Multiple state Democratic leaders met in Washington Friday and expressed frustration with voters who they say do not vote in their own economic self-interest.
“I come from a land where the voters pick candidates … on God, guns, gays and abortion,” said State Rep. Jessica Farrar, the Democratic Caucus Leader in the Texas House of Representatives. “In doing so, they have overlooked their economic situation.”
The remarks were delivered at an event hosted by the liberal Center for American Progress and the State Innovation Exchange, an organization of state-level Democratic legislators.
In discussing the sales tax in Texas, Farrar said it was “implicitly unfair” that people pay the same amount in tax regardless of their income and that Democrats need to educate the middle class on what a sales tax hike would mean. “I just don’t know that there’s enough knowledge about tax policy,” Farrar said.

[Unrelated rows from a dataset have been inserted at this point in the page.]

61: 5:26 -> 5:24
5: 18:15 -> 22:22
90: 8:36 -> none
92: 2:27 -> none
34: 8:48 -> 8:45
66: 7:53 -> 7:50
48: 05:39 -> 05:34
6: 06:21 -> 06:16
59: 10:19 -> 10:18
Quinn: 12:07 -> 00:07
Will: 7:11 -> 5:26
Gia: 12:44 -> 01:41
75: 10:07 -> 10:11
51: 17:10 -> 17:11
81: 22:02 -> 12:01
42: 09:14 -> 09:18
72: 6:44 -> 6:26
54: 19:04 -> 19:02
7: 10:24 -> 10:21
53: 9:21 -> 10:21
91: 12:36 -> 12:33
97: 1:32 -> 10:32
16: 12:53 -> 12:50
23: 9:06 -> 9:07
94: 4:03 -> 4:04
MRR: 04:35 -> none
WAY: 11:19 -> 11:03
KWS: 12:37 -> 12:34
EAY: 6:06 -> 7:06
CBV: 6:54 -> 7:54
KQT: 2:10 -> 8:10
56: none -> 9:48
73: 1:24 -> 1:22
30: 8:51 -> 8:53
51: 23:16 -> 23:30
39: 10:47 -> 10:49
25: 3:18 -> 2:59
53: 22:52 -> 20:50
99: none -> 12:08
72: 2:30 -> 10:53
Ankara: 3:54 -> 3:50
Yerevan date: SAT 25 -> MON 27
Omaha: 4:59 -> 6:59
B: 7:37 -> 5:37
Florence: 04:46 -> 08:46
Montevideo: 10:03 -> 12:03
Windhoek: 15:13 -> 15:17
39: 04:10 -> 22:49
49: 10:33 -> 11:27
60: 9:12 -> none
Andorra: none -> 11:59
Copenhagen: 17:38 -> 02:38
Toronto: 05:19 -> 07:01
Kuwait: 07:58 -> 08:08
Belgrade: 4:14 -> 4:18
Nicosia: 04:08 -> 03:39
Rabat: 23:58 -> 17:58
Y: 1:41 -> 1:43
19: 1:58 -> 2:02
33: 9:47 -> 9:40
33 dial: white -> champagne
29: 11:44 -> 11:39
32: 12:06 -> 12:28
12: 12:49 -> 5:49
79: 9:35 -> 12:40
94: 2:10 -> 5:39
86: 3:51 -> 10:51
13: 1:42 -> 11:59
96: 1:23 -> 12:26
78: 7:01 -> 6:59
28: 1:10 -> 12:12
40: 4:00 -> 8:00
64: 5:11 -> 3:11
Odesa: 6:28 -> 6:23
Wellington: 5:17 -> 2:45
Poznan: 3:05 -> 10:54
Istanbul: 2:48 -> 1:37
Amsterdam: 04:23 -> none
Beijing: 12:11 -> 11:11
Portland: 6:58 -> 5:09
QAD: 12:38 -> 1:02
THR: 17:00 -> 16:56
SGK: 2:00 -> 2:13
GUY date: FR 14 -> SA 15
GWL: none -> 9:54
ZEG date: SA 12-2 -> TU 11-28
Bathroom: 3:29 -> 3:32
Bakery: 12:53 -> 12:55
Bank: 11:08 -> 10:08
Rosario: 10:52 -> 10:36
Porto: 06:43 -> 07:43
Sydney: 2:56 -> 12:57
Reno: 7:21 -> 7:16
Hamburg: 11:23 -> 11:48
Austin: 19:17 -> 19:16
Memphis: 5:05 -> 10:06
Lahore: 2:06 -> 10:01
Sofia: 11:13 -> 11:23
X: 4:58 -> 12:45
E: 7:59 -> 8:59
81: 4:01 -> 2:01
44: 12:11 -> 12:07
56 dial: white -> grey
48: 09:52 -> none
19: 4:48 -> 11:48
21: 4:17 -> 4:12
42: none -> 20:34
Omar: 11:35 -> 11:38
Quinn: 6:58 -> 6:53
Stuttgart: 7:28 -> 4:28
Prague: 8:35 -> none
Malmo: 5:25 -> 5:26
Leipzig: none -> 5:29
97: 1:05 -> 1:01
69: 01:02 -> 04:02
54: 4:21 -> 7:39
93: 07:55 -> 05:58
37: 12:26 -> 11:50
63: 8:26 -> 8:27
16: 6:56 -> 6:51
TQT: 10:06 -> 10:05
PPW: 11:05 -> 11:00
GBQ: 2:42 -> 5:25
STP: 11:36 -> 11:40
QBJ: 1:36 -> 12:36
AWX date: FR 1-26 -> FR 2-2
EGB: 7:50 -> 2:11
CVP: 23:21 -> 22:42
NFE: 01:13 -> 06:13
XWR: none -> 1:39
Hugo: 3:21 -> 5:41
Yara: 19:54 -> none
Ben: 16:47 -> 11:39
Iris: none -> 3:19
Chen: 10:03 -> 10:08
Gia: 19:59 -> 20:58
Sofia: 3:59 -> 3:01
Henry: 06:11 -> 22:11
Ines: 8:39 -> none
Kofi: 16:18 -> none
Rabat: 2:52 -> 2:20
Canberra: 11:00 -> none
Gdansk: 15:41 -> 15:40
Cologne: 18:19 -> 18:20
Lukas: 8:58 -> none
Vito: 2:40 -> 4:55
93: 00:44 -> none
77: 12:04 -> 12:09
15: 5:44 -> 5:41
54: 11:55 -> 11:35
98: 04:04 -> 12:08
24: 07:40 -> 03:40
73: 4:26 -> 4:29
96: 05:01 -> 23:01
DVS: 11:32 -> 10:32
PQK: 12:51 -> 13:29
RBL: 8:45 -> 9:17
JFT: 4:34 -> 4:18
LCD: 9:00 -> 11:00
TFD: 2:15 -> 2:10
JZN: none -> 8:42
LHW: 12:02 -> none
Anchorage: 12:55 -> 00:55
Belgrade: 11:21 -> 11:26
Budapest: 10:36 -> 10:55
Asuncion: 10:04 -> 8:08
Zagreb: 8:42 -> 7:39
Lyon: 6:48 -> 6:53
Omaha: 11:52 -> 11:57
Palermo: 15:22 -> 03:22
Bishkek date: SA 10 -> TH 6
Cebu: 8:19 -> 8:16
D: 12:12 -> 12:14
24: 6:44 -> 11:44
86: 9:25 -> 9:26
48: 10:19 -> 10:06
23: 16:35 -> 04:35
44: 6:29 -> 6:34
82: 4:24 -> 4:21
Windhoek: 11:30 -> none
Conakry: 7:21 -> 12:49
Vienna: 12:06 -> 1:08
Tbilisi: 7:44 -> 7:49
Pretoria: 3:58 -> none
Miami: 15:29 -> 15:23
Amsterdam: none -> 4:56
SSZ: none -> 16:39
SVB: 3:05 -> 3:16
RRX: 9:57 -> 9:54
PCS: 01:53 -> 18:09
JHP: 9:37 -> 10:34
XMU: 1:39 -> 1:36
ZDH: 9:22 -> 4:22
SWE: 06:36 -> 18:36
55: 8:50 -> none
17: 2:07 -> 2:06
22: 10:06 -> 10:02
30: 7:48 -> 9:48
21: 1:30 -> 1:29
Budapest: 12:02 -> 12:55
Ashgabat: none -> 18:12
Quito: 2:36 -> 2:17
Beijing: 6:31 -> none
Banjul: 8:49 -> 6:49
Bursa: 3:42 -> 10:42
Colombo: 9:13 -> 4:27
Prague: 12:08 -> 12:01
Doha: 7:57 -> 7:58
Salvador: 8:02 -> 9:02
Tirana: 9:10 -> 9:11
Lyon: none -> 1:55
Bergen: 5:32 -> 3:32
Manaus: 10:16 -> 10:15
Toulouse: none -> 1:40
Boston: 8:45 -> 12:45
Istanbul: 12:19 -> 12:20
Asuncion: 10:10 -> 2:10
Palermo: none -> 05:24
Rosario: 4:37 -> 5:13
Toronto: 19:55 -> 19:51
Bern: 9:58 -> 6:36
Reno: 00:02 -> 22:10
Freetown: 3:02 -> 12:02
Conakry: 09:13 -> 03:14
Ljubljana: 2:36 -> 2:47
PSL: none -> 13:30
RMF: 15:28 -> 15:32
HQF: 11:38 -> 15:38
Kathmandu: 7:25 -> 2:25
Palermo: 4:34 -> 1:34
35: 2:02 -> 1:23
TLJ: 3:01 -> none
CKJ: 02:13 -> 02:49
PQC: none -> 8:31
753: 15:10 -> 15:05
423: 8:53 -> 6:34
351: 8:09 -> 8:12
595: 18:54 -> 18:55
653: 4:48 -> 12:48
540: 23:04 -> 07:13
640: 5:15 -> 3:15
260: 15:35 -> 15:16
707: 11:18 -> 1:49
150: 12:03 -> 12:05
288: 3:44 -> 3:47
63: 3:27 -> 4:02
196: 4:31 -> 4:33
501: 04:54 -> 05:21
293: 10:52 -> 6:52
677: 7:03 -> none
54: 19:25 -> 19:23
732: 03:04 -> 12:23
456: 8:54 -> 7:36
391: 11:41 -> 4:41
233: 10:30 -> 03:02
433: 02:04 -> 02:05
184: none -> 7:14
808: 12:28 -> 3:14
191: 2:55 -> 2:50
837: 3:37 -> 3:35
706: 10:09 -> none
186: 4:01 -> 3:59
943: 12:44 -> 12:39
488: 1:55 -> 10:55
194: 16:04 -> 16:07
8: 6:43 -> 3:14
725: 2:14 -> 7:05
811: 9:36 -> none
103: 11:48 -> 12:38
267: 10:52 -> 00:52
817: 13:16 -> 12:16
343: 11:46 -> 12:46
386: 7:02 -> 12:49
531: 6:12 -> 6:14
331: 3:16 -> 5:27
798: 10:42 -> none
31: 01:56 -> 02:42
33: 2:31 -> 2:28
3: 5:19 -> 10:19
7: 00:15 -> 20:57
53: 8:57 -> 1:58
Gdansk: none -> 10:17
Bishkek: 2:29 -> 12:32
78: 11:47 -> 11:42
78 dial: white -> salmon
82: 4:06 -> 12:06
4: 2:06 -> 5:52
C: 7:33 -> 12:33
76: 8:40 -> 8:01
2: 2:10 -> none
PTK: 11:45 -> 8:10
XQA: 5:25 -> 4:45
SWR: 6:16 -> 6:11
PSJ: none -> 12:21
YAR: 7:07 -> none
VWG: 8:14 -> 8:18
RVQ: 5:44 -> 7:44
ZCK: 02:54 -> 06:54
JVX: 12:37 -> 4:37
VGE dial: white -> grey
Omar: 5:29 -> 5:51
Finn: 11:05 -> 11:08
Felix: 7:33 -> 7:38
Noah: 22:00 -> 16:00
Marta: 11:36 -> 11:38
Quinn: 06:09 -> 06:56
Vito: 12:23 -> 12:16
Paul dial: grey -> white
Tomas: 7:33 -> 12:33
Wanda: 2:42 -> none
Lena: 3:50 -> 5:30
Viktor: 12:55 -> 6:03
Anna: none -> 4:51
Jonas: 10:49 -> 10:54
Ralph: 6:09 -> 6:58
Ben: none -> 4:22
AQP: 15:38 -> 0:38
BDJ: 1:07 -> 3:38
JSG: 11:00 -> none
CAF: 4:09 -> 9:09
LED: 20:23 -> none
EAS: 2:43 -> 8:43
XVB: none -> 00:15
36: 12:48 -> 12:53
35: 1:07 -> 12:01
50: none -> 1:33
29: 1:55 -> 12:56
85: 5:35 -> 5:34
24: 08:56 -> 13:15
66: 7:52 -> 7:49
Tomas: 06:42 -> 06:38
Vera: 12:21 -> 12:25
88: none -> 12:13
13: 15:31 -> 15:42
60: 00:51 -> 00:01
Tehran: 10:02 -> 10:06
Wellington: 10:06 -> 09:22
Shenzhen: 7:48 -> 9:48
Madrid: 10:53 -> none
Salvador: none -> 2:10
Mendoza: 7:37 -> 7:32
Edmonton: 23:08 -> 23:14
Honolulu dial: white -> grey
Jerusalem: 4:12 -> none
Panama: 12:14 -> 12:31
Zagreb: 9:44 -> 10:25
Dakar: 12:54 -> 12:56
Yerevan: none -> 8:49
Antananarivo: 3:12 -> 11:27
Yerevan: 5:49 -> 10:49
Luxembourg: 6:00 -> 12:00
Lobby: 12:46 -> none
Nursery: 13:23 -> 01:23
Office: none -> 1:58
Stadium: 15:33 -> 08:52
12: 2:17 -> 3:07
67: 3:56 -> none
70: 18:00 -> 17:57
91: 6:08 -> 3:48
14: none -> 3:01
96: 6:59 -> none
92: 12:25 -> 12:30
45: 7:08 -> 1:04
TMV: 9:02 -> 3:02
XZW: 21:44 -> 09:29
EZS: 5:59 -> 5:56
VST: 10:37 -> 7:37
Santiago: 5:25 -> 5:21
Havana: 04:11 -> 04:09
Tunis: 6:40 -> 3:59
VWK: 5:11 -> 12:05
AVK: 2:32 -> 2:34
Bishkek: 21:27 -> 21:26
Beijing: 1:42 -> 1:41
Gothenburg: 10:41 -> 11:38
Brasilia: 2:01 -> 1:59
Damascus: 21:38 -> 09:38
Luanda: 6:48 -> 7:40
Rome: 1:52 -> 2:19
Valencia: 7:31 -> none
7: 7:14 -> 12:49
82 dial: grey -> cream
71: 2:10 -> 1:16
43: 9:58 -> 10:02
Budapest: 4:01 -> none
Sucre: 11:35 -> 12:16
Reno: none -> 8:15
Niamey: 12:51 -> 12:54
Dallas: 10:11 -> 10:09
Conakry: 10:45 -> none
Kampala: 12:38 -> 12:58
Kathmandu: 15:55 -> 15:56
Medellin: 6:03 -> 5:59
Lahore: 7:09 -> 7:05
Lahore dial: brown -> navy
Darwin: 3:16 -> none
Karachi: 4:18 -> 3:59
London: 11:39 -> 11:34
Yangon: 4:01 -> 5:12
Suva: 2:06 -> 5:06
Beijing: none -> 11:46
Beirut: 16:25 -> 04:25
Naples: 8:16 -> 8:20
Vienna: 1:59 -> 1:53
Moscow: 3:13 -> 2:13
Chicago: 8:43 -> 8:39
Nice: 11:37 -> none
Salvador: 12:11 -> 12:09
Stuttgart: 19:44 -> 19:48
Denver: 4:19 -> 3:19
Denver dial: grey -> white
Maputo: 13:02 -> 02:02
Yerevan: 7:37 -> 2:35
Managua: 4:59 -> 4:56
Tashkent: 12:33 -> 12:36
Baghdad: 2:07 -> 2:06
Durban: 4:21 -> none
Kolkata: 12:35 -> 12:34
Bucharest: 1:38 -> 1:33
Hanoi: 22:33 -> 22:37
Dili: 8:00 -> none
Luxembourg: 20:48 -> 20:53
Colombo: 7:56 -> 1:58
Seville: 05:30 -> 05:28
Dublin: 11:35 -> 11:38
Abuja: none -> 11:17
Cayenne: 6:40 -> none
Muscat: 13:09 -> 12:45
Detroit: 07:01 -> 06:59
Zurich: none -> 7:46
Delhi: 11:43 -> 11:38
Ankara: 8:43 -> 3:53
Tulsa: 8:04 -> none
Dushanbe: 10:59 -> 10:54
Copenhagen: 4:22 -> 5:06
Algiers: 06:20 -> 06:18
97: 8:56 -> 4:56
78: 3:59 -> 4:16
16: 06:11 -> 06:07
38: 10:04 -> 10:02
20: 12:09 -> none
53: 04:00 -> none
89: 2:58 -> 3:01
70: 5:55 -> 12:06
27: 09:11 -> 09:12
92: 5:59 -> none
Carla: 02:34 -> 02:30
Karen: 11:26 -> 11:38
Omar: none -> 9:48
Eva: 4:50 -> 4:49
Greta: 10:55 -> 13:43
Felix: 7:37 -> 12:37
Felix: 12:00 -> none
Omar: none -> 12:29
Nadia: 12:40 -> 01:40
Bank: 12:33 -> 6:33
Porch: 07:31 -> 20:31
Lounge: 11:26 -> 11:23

State Sen. Loretta Weinberg, the majority leader in the New Jersey State Senate, reiterated Farrar’s point. “[Income inequality] is something we need to keep talking about.” Pointing to Farrar, Weinberg said, “You said something earlier about people not even knowing what really is economically good for them, and we have to keep on getting the issues out there.”
State Rep. Fred Strahorn, the minority leader in Ohio, said he believed many voters agreed with Democrats on economic issues but let their faith guide their vote instead. “All these things that are involved in terms of people making decisions about what affects them, making decisions based on morality, where we have voters that agree with us on 80 percent of the issues, but because of that thing they sacralize, like faith, they will make a decision on that smaller part of the equation,” Strahorn said.
Farrar also admitted to killing legislation in Texas based on technicalities and using other unsavory methods that she would not describe. “Our tools are the parliamentary process and House rules. … We’ve been able to stop bills on technicalities sometimes, and other methods which I can’t disclose here or I would probably be tortured to death,” she said.
Farrar, Strahorn, Weinberg and other Democratic state legislators were all scheduled to meet with members of the Obama administration later Friday, including Secretary of Education Arne Duncan.